Tan’s latest book is a portable gallery: each spread features an artfully illuminated sculptural scene facing a paragraph-length “explanation”—an excerpt from one of 75 Grimm fairy tales.
Tan created 50 sculptures for Philip Pullman’s Grimms Märchen (2013), a 512-page collection of familiar and lesser-known tales, available only in German. To present his menagerie to English speakers, Tan here adds more stories and art, eliciting text and an introduction from scholar Jack Zipes. Lean, powerful dialogue and descriptions accompany pieces with complex patinas, textured settings, and provocative subjects acting out their vengeance, charity, jealousy, and love. The objects, inspired by Inuit and pre-Columbian figurines, are sculpted from clay over papier-mâché and finished with acrylics, oxidized metal powder, and shoe polish. An evil queen is blood red, all sharp edges. Cinderella’s gilded face is framed claustrophobically by a rough, conical hearth. The titular story features an older brother about to kill his sibling to win their father’s favor. Readers must turn to the summaries at the back of the book to understand this entry (and others).

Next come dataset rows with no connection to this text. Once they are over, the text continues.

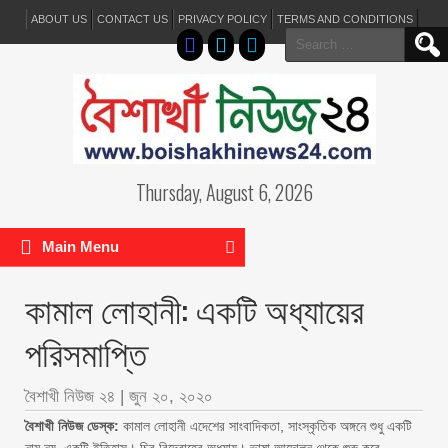
ABOUT US
CONTACT US
PRIVACY POLICY
TERMS AND CONDITIONS
Search
for:
Thursday, August 6, 2026
Main Menu
কামাল লোহানী: একটি অধ্যায়ের
পরিসমাপ্তি
বৈশাখী নিউজ ২৪
|
জুন ২০, ২০২০
বৈশাখী নিউজ ডেস্ক:
কামাল লোহানী এদেশের সাংবাদিকতা, সাংস্কৃতিক অঙ্গনে শুধু একটি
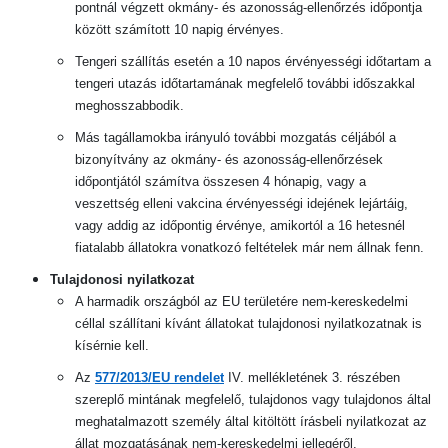
pontnál végzett okmány- és azonosság-ellenőrzés időpontja
között számított 10 napig érvényes.
Tengeri szállítás esetén a 10 napos érvényességi időtartam a
tengeri utazás időtartamának megfelelő további időszakkal
meghosszabbodik.
Más tagállamokba irányuló további mozgatás céljából a
bizonyítvány az okmány- és azonosság-ellenőrzések
időpontjától számítva összesen 4 hónapig, vagy a
veszettség elleni vakcina érvényességi idejének lejártáig,
vagy addig az időpontig érvénye, amikortól a 16 hetesnél
fiatalabb állatokra vonatkozó feltételek már nem állnak fenn.
Tulajdonosi nyilatkozat
A harmadik országból az EU területére nem-kereskedelmi
céllal szállítani kívánt állatokat tulajdonosi nyilatkozatnak is
kísérnie kell.
Az
577/2013/EU rendelet
IV. mellékletének 3. részében
szereplő mintának megfelelő, tulajdonos vagy tulajdonos által
meghatalmazott személy által kitöltött írásbeli nyilatkozat az
állat mozgatásának nem-kereskedelmi jellegéről.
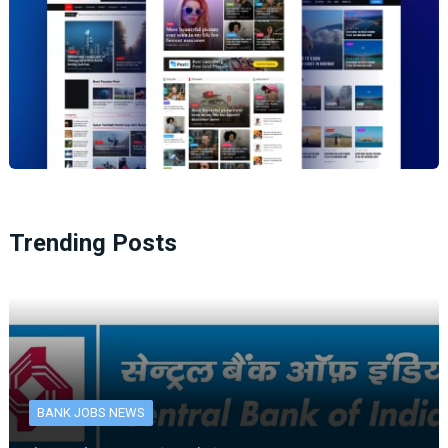
Trending Posts
BANK JOBS NEWS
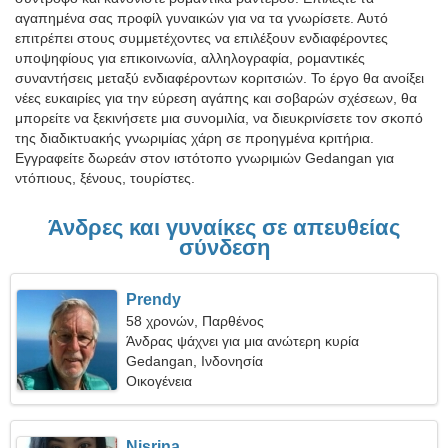
αγαπημένα σας προφίλ γυναικών για να τα γνωρίσετε. Αυτό
επιτρέπει στους συμμετέχοντες να επιλέξουν ενδιαφέροντες
υποψηφίους για επικοινωνία, αλληλογραφία, ρομαντικές
συναντήσεις μεταξύ ενδιαφέροντων κοριτσιών. Το έργο θα ανοίξει
νέες ευκαιρίες για την εύρεση αγάπης και σοβαρών σχέσεων, θα
μπορείτε να ξεκινήσετε μια συνομιλία, να διευκρινίσετε τον σκοπό
της διαδικτυακής γνωριμίας χάρη σε προηγμένα κριτήρια.
Εγγραφείτε δωρεάν στον ιστότοπο γνωριμιών Gedangan για
ντόπιους, ξένους, τουρίστες.
Άνδρες και γυναίκες σε απευθείας
σύνδεση
Prendy
58 χρονών, Παρθένος
Άνδρας ψάχνει για μια ανώτερη κυρία
Gedangan, Ινδονησία
Οικογένεια
Nisrina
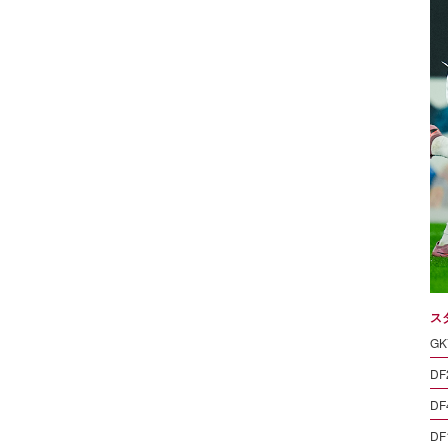
ス
GK
DF
DF
DF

While some will find this format useful, others will yearn for a complete narrative in context; Tan encourages readers to use this alongside Zipes’ The Complete Fairy Tales (1987).
These inscrutable, unsettling sculptures demand that viewers connect art and tale, examining their own reactions to the darkest impulses and glimpses of light within the book—and themselves.
(foreword, introduction, bibliography, afterword, annotated index) (Fairy tales. 12 & up)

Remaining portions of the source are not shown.